# German residence Visa question



## dcasarrubias (May 1, 2013)

I know how I can obtain a residence visa through my spouse, but I want to know if there is a required income amount that my spouse must make yearly for her to sponsor me, or does that not matter at all. She is a German citizen and I am American but I don't know if her income would be an impediment for her to sponsor me. She makes about €23,000 yearly


----------



## beppi (Jun 10, 2013)

She must have sufficiend financial means and living space to support you. This is to prevent people to immigrate and then depend on government help to survive. In general, this means a flat (owned or rented) that is big enough for both of you and income above the Hartz-IV level (approx. €800/month per person on top of the rent).


----------



## dbandsg (Nov 15, 2009)

*Required Monthly Income*



beppi said:


> She must have sufficiend financial means and living space to support you. This is to prevent people to immigrate and then depend on government help to survive. In general, this means a flat (owned or rented) that is big enough for both of you and income above the Hartz-IV level (approx. €800/month per person on top of the rent).


How does your information about 800 Euros apply to the fact my wife and I have our apartment bought and paid for in Germany, no rent. My US Social Security will be about 1,850$ per month plus I will be self employed as an independent contractor working for the US firm I have been with for 21 years continuing to do system administration and commercial building construction document drafting on a regular basis - all this from my remote location in Germany. Not sure about what the potential for this self employment income will be, but a rough estimate would indicate in the neighborhood of 500$ per month. My wife also has a pension of about 200$ per month. Additionally we have family that lives permanently in Germany, thus why we want to gain permanent residence.


----------



## Nononymous (Jul 12, 2011)

The authorities have a fair bit of discretion. If you present the whole situation to show that you're financially solvent, then you should have no problems. Which you clearly are - if she makes $2k euro/month and you pay no rent. 

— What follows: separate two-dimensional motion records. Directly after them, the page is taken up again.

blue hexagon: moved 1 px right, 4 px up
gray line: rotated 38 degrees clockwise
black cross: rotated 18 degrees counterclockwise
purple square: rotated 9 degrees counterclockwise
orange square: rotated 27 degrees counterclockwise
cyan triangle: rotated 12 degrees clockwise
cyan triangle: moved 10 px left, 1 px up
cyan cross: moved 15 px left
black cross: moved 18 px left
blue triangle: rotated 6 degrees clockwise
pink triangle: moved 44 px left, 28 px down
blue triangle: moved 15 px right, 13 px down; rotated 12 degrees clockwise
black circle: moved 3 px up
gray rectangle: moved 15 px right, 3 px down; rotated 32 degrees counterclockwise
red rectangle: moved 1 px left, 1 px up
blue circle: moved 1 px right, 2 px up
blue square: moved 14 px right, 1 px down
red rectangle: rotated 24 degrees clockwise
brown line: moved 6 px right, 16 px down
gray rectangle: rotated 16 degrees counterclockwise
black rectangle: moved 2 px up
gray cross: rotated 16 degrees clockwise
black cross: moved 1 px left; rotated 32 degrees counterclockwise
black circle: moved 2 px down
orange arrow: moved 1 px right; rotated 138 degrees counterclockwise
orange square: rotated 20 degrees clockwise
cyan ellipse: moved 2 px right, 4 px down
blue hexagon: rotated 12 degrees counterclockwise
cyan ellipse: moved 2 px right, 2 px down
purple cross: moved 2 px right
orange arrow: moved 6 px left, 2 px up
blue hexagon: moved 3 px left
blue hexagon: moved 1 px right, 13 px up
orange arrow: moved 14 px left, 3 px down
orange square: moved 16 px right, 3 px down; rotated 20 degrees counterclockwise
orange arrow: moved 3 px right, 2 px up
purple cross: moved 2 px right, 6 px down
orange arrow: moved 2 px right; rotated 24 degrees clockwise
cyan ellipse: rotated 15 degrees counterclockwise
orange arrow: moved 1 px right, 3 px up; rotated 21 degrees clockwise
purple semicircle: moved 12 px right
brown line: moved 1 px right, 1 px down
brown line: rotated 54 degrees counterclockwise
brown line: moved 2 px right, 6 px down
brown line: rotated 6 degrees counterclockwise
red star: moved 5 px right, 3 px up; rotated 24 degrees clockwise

Note that you'll have a bit of fun sorting out German taxes on your US-based income, but that's another step.


----------



## dbandsg (Nov 15, 2009)

Nononymous said:


> The authorities have a fair bit of discretion. If you present the whole situation to show that you're financially solvent, then you should have no problems. Which you clearly are - if she makes $2k euro/month and you pay no rent.
> 
> Note that you'll have a bit of fun sorting out German taxes on your US-based income, but that's another step.


Thank you so much Nononymous for your quick reply. Only thing I see about your reply is your mention of my wife's pensin being $2k euro per month is misleading in that she receives from her Russian pension about $2 hundred per month.
I agree with your assessment about what the authorities will accept. Currently in the US our monthly living expenses is far below their 800 euros/month/per person and this includes 700$ per month rent in the US, so we will not have any issues.


----------



## Nononymous (Jul 12, 2011)

dbandsg said:


> Thank you so much Nononymous for your quick reply. Only thing I see about your reply is your mention of my wife's pensin being $2k euro per month is misleading in that she receives from her Russian pension about $2 hundred per month.
> I agree with your assessment about what the authorities will accept. Currently in the US our monthly living expenses is far below their 800 euros/month/per person and this includes 700$ per month rent in the US, so we will not have any issues.


You said she made 23k euro/year in the first post...


----------



## dbandsg (Nov 15, 2009)

Nononymous said:


> You said she made 23k euro/year in the first post...


My first post "My wife also has a pension of about 200$ per month", so this would become about 2400$ per year or if translated to Euros at today's current exchange rate about 1700 Euros per year


----------



## Nononymous (Jul 12, 2011)

Ah, different posters, my mistake...

Well presumably if you net out above 800 euro/month after Hausgeld (even if you own the flat, it's not entirely free) then you should be okay, but as ever, "sufficient" means is somewhat at the discretion of the local Ausländerehörde.


----------



## dbandsg (Nov 15, 2009)

*Many thanks Nononymous*

Thank you so much for your help, I have a better handle on this now and will know what to say to the authorities when the time comes to explain.


----------